Our findings from the milk samples analysis showed that the Se and Sp of qPCR for Strep. agalactiae were estimated to 97% and 99%, respectively, whereas the Se and Sp of BC were 41% and 100%, respectively. The Se and Sp of qPCR for Staph. aureus were estimated to 95% and 99%, respectively, whereas the Se and Sp of BC were 54% and 77%, respectively. For teat skin samples, the Se and Sp of qPCR for Strep. agalactiae were estimated to be 97% and 96%, respectively, whereas the Se and Sp of BC were 33% and 100%, respectively. The Se and Sp of qPCR for Staph. aureus were estimated to 94% and 98%, respectively, whereas the Se and Sp of BC were 44% and 74%, respectively.

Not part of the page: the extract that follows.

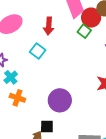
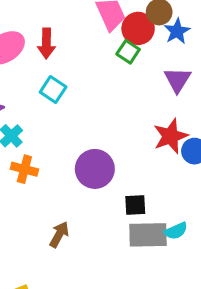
red arrow: (49, 26) -> (46, 44), moved
black square: (47, 127) -> (135, 205), moved

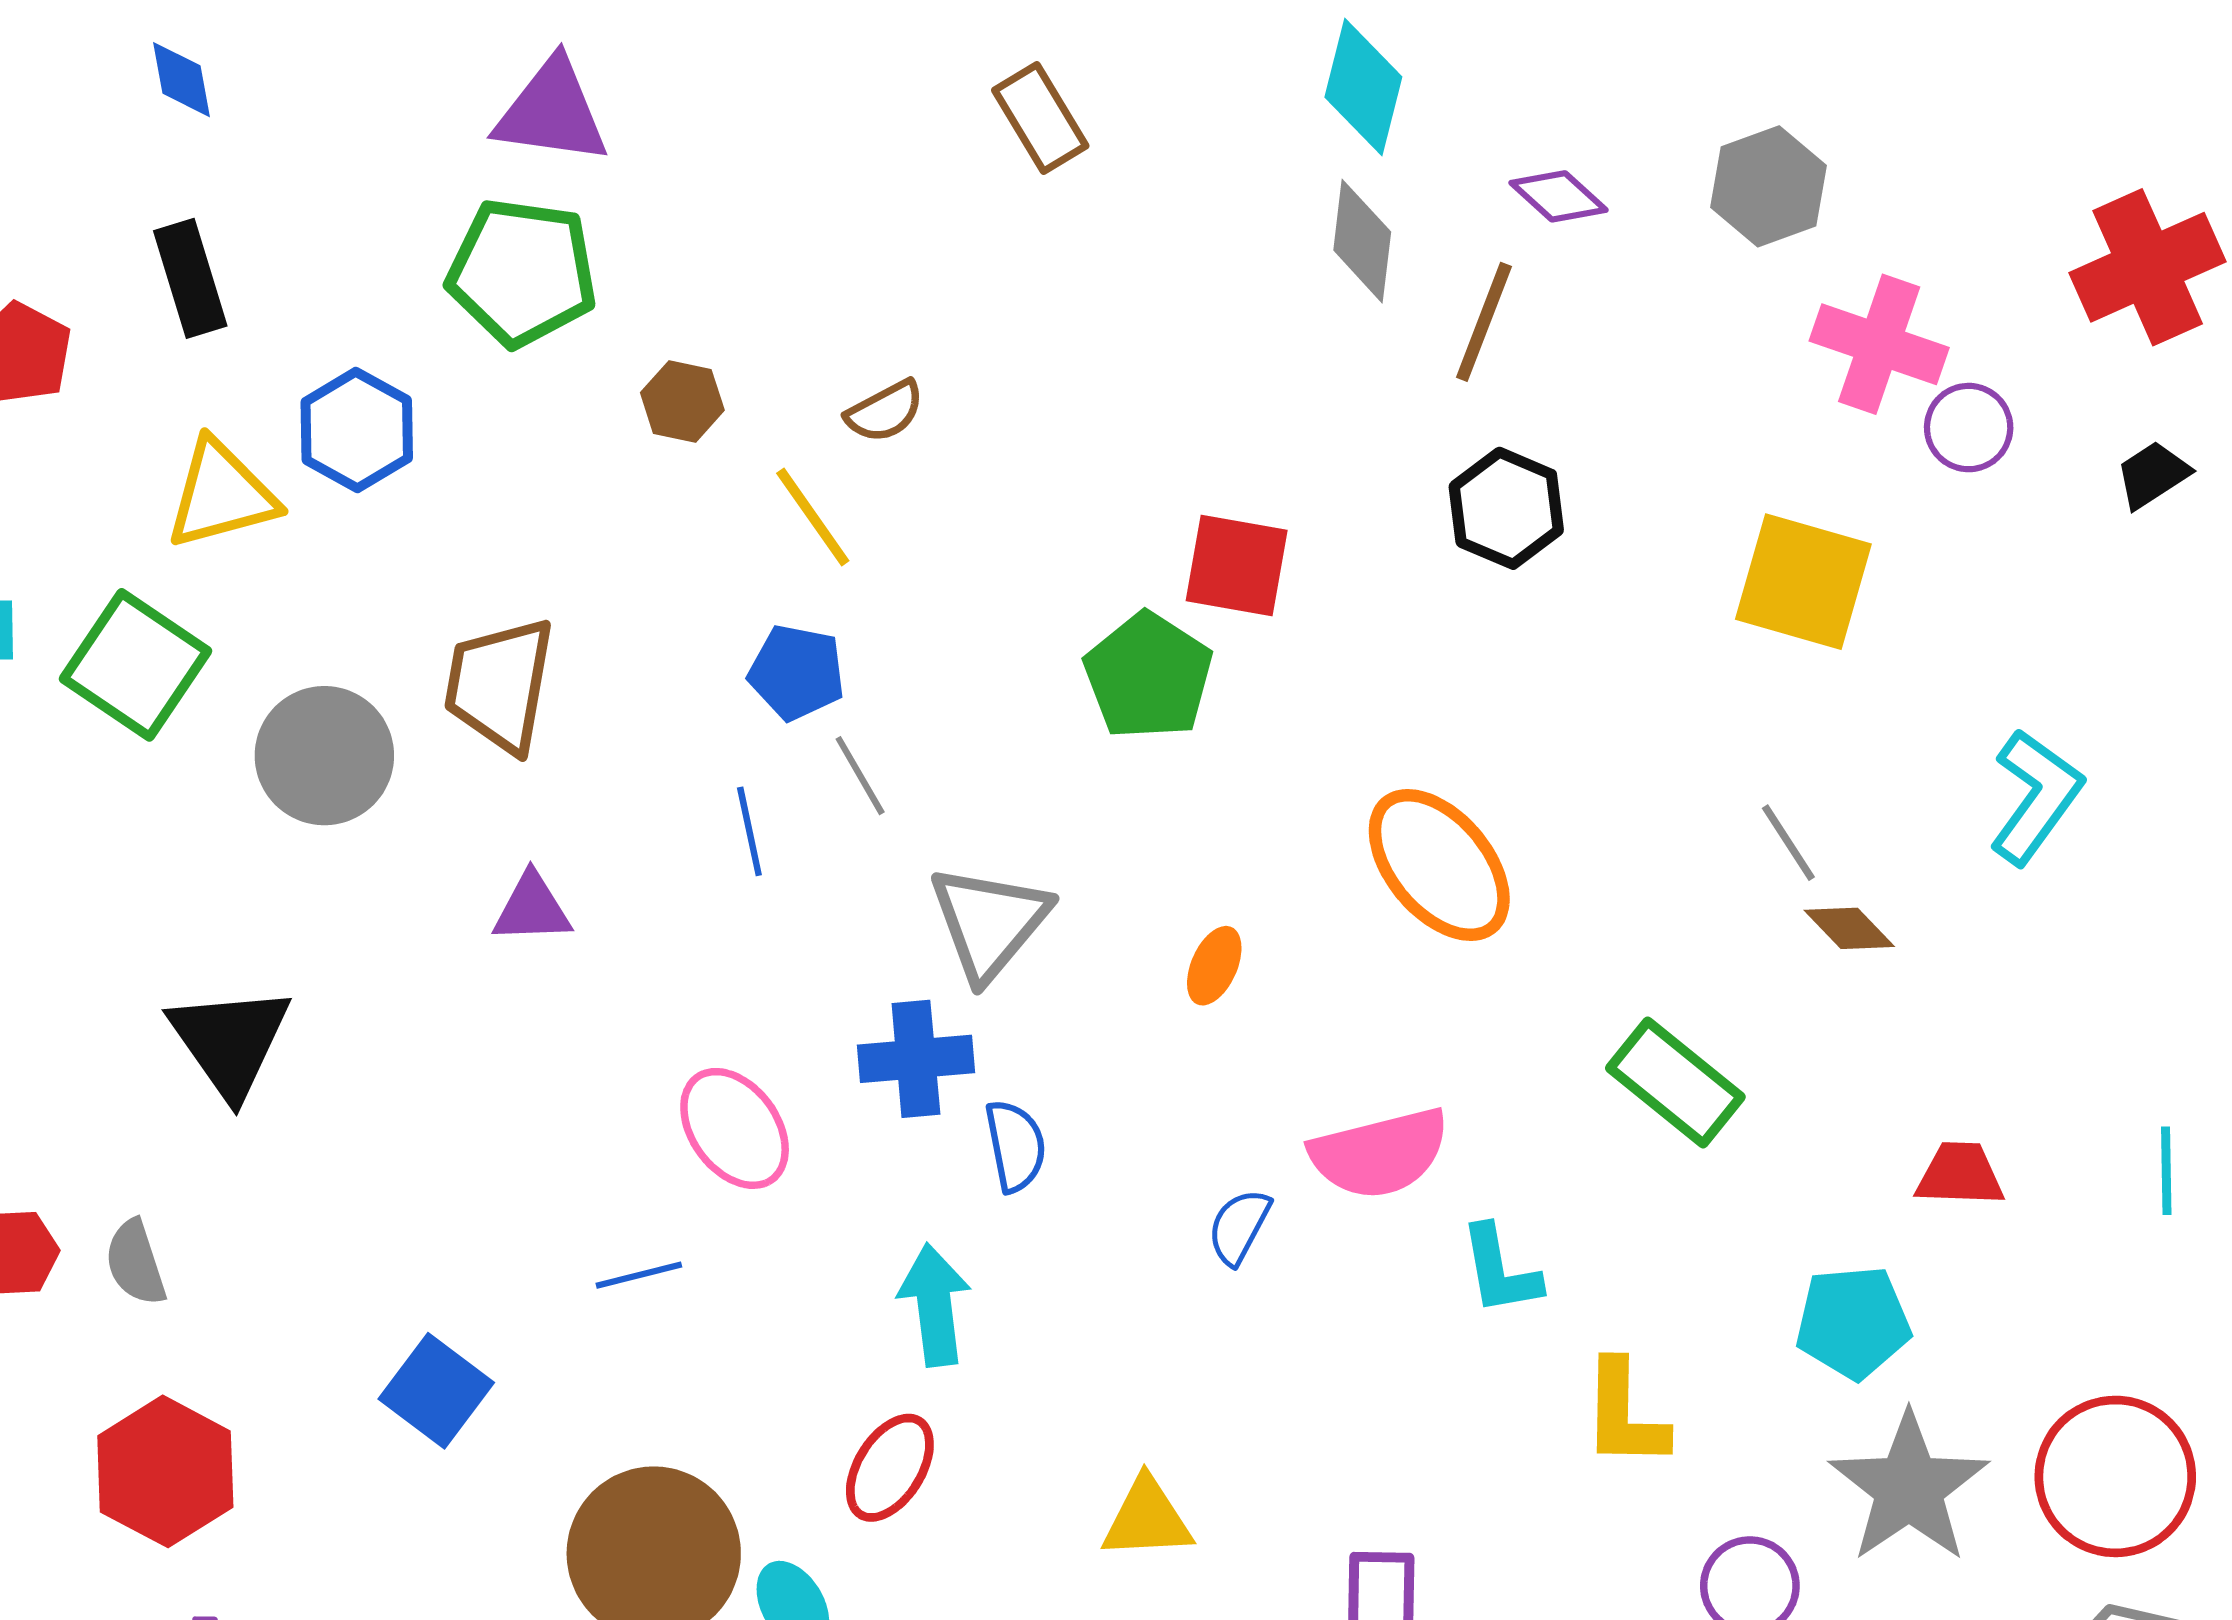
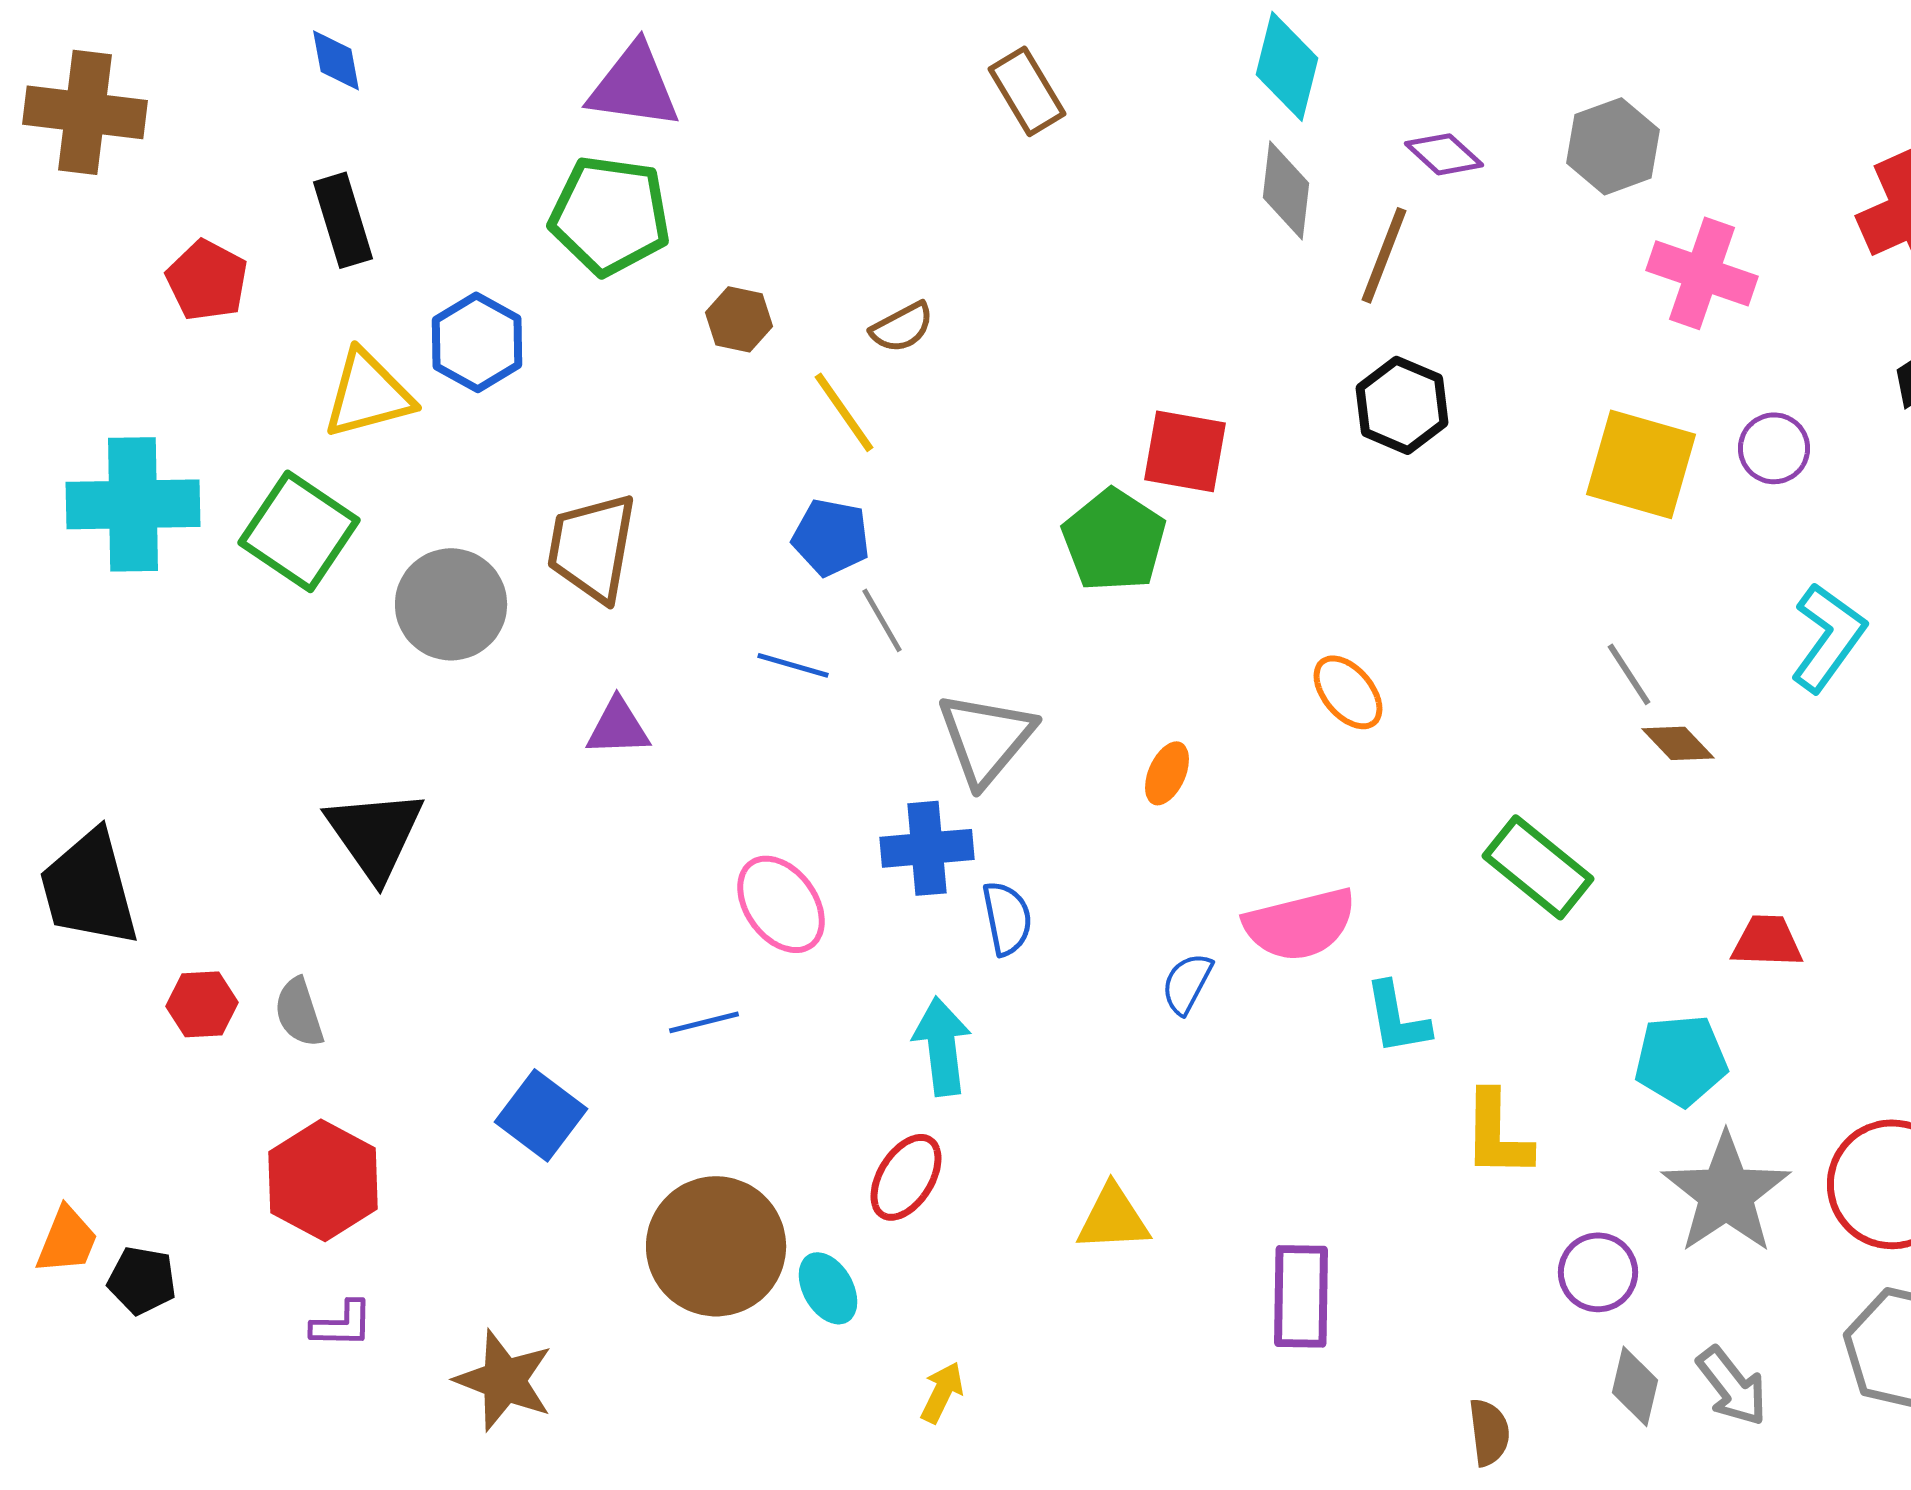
purple circle: (1969, 428) -> (1774, 448), moved
blue line: (749, 831) -> (793, 665), turned -62
orange ellipse: (1439, 865) -> (1348, 692), size x0.6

We concluded that the Se for diagnosing Strep. agalactiae and Staph. aureus IMI was higher for qPCR than BC, suggesting that qPCR is a valuable method for detecting both pathogens from quarter-level milk samples. The performance of BC in the detection of Strep. agalactiae and Staph. aureus on teat skin was poor compared to qPCR, indicating that differences in the target condition of the two methods should be considered when implementing them as routine diagnostic tests for detecting teat skin colonisers. The low Se of BC may preclude the use of BC for skin testing, and qPCR is better for this task.